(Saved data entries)

---

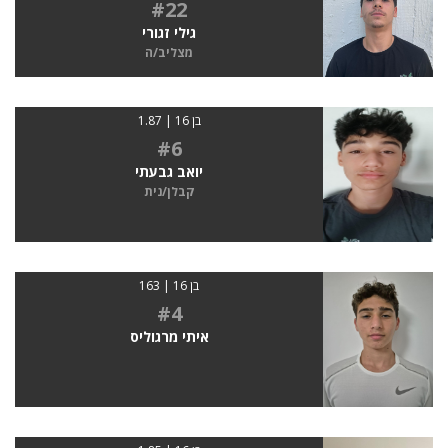
#22
גילי זגורי
מצליב/ה
בן 16 | 1.87
#6
יואב גבעתי
קבלן/נית
בן 16 | 163
#4
איתי מרגוליס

---

◆ PROBLEM TO SOLVE ◆
Without changing a word, retype every entry above, but drop its pictures.

◆ ANSWER BOX ◆
#22
גילי זגורי
מצליב/ה
בן 16 | 1.87
#6
יואב גבעתי
קבלן/נית
בן 16 | 163
#4
איתי מרגוליס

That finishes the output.